When using SFTP as a destination, is it possible to transfer files without the directory? For example, if the source file is "2020-04-28/unique.jpg", then transfer to destination as "unique.jpg". All of my files have unique names, so there is no chance of conflict.

asdffdsa · April 28, 2020, 3:36pm

hello and welcome to the forum,
if would be helpful if you post using the question template, as you woul be asked from basic questions.
like what is your operating system?

if you want to copy all the files from a folder and subfolders you can do this
i am no linux expert and there might be a better way

source=/mnt/c/path/to/local/folder
dest=remote:
rclone lsf --files-only -R $source > source.txt
for f in `cat source.txt`
do 
rclone copy $source/$f $dest/ -vv
done

alan113696 · April 28, 2020, 3:47pm

Apologies for not using the question template! I would be running rclone from Linux. I will review your suggested approach.

ncw · April 29, 2020, 9:34am

You can use the --max-age flag to only report files which are less than 1h old say - that could be part of the solution.

If you don't mind sometimes copying the files more than once you could (say) run this on the crontab once an hour.

rclone copy --max-age 1h10m s3:bucket sftp:server

Note the 10m overlap - decrease to decrease chance of copying twice but increase chance of not copying at all!

If you want to make a list of all files in the bucket then do

rclone lsf --files-only s3:bucket > files

You could script this, say you had an old-files from your last transfer then you could run this to discover new files which had been transferred.

rclone lsf --files-only s3:bucket > files
comm -13 old-files files > new-files

You can then transfer them like this

rclone copy --files-from new-files s3:bucket sftp:path

Then finally you'd do

mv files old-files

Not currently. If you search the forum and issues you'll see discussion of the --flatten flag which is what you'd need.

You'd probably need to fix that up in the copy phase - stealing @calisro 's shell script

for f in `cat new-files`
do 
rclone copyto s3:bucket/${f} sftp:$(basename $f) -vv
done

Note that it would be more efficient not to stop and start rclone lots of times as it will do the sftp negotiation each time so using rclone rcd and rclone rc operations/copyfile would be more efficient but that can be for phase 2!

alan113696 · April 29, 2020, 1:51pm

@ncw The strategy of capturing state using new-files/old-files will work for me, and I like the rclone rcd idea!

With respect to rclone rcd mode, does the daemon work on all async jobs in parallel, or can I control it so that only one job is worked at a time, but additional jobs are queued? Also, how do you control per job parallel transfers (i.e., --transfers) - would I use a options/set command? In my case, due to limited bandwidth, I would only want a fixed number of transfers to be active at once.

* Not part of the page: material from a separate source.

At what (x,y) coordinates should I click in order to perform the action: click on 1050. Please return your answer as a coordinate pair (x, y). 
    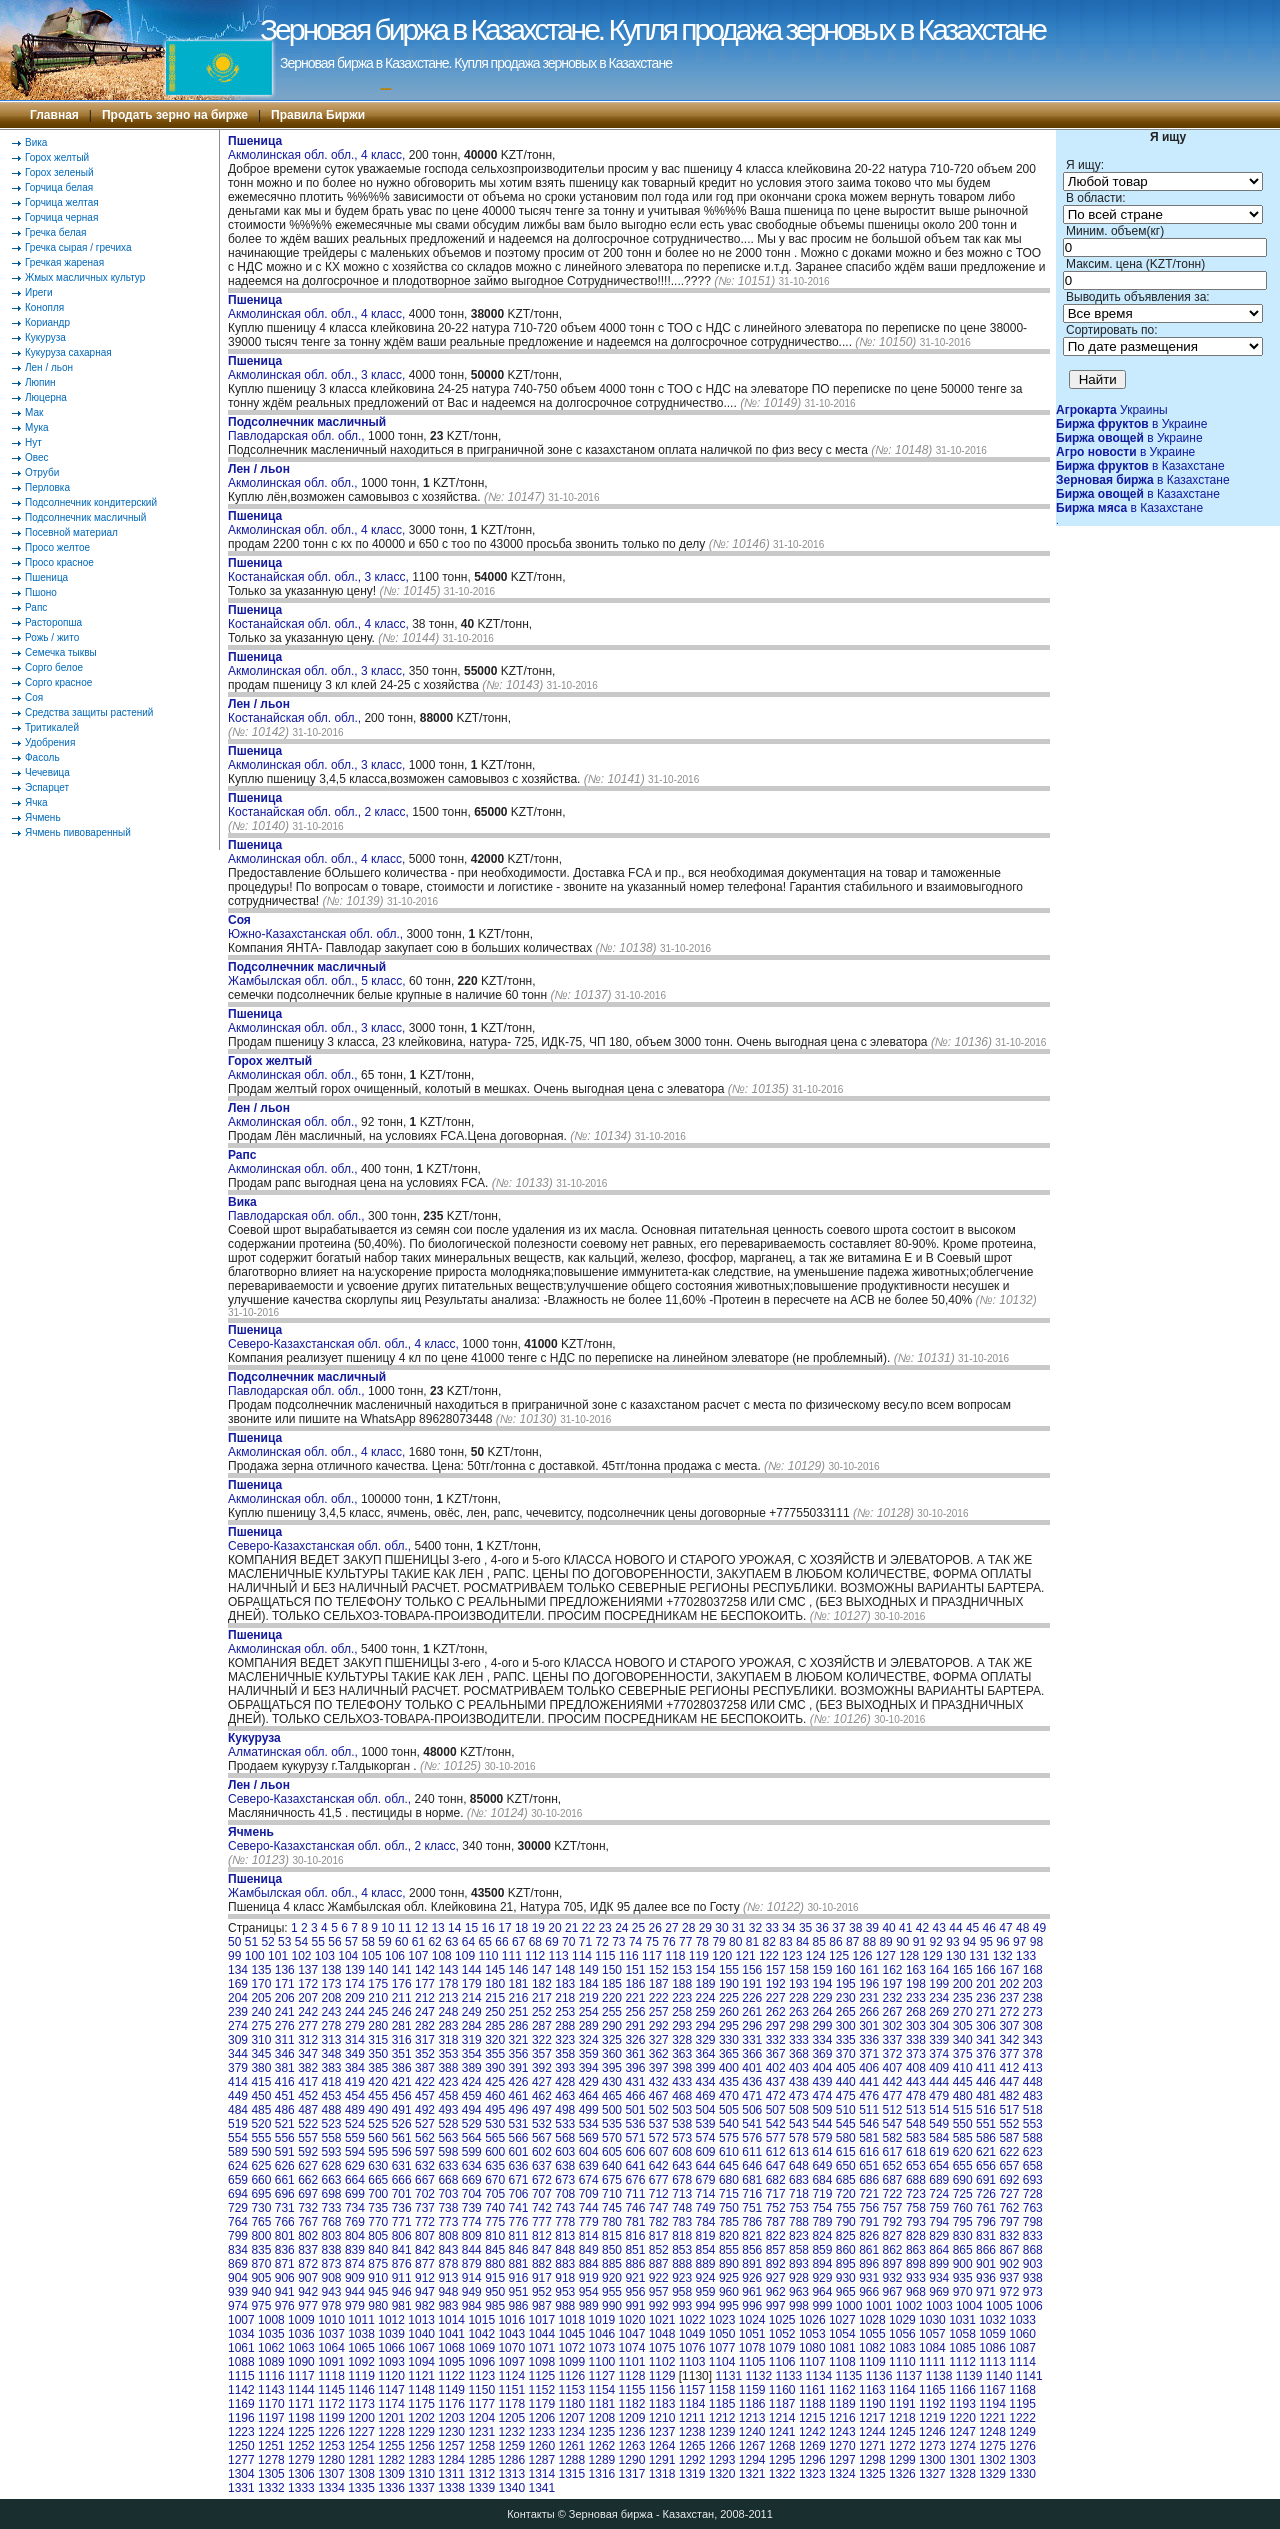     Looking at the image, I should click on (722, 2334).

ncw · April 30, 2020, 7:47am

You can submit jobs synchronously or asynchronously - see the _async flag in the docs.

If you submit them asynchronously then the rc will not obey --transfers and will transfer as many jobs as you submit at once! Maybe it should obey --transfers - I'm not sure.

You'll have to control this yourself for the moment... You could always set --bwlimit to fix the upper bandwidth useable?

system · May 3, 2020, 7:47am

This topic was automatically closed 3 days after the last reply. New replies are no longer allowed.